Without a doubt, involving vulnerable users in design and research creates diverse, unpredictable, and situated challenges that in the past have often resulted in excluding these users. Despite these challenges, it is important to include vulnerable user groups, in order to battle digital exclusion and empower these groups socially and economically. And while designers and researchers who involve these users face both ethical and methodological challenges, what I have come to find is that some of these challenges stem from preexisting stigma or are created by the process itself.
Let me explain. Between 2014 and 2017, I was part of a design research project that involved people diagnosed with schizophrenia in the design of a digital service. Schizophrenia is an illness that can have diverse symptoms, including delusions, flat affect, social withdrawal, and cognitive limitations such as problems with attention and illogical thinking . There is no objective test for schizophrenia, but the criterion-based diagnosis is made based on an exclusion of other illnesses .

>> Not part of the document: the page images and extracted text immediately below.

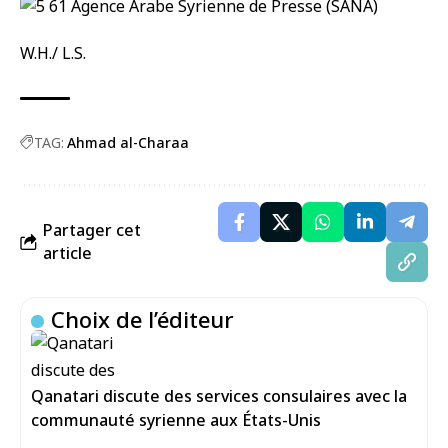
W.H./ L.S.
TAG:
Ahmad al-Charaa
Partager cet
article
Choix de l’éditeur
Qanatari discute des services consulaires avec la
communauté syrienne aux États-Unis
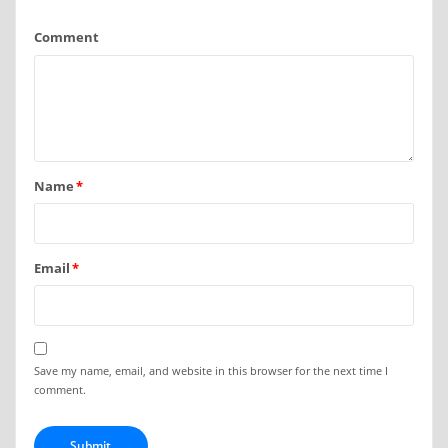
Comment
Name
*
Email
*
Save my name, email, and website in this browser for the next time I
comment.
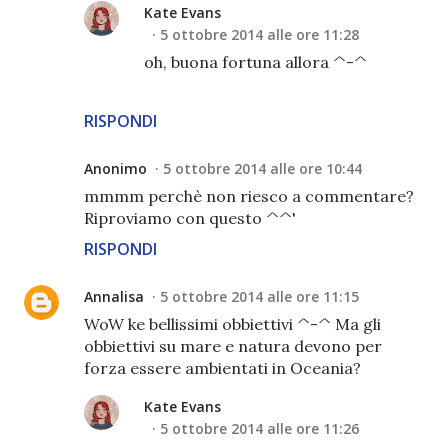
Kate Evans
5 ottobre 2014 alle ore 11:28
oh, buona fortuna allora ^-^
RISPONDI
Anonimo
5 ottobre 2014 alle ore 10:44
mmmm perchè non riesco a commentare?
Riproviamo con questo ^^'
RISPONDI
Annalisa
5 ottobre 2014 alle ore 11:15
WoW ke bellissimi obbiettivi ^-^ Ma gli
obbiettivi su mare e natura devono per
forza essere ambientati in Oceania?
Kate Evans
5 ottobre 2014 alle ore 11:26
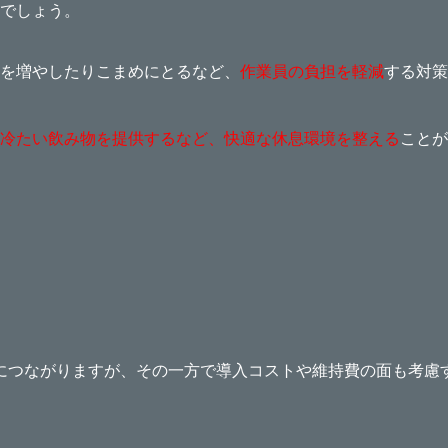
でしょう。
を増やしたりこまめにとるなど、
作業員の負担を軽減
する対策
冷たい飲み物を提供するなど、快適な休息環境を整える
ことが
につながりますが、その一方で導入コストや維持費の面も考慮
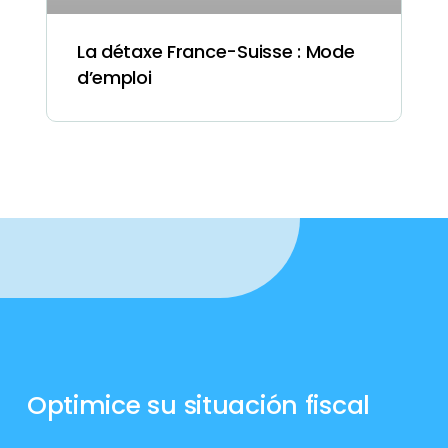
La détaxe France-Suisse : Mode
d’emploi
Optimice su situación fiscal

The research project focused on supporting the 10 percent of people with the diagnosis who require the most support—individuals who live in group homes and require everyday assistance. The aim of the project was to design digital peer support, a service that would enable the users to engage in mutual social support. The outcome of a schizophrenia diagnosis appears more promising in developing countries than in developed countries . There are indications that this may be connected to the mode of treatment; for example, social support has been found to be beneficial , but the primary treatment in developed countries is antipsychotic medication, which treats only some symptoms .

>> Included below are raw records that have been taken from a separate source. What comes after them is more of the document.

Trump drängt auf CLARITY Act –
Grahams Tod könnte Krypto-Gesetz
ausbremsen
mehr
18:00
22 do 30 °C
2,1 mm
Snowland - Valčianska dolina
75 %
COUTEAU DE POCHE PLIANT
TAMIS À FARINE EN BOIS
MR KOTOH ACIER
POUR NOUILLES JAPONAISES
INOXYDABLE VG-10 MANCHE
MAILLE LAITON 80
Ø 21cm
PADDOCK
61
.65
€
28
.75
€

Since little design research had been published based on work with people diagnosed with schizophrenia and there was a definite risk to the well-being of the users in this sensitive design situation, we chose to begin the process by interviewing stakeholders. We interviewed four parents of adults diagnosed with schizophrenia and three medical professionals who worked daily with people diagnosed with schizophrenia: one activity coordinator, one psychiatric nurse, and an assistant nurse in housing support. The goal of the interviews was to understand the users’ life situation and from that identify any challenges that would be relevant for participation in design activities.
Despite a general focus on the lives of individuals diagnosed with schizophrenia, the analysis of the interviews emphasized a great number of challenges to participation in design. In fact, the challenges seemed so great that I questioned whether it would be possible at all to design digital technology with the target user group. First, people diagnosed with schizophrenia were described as having poor social skills due to being inherently socially withdrawn and experiencing an alienating stigmatization. Both negative associations and negative behaviors contribute to disaffection. Since participation in design activities is to a large degree social in nature, poor social skills would hamper the ability of people diagnosed with schizophrenia to participate.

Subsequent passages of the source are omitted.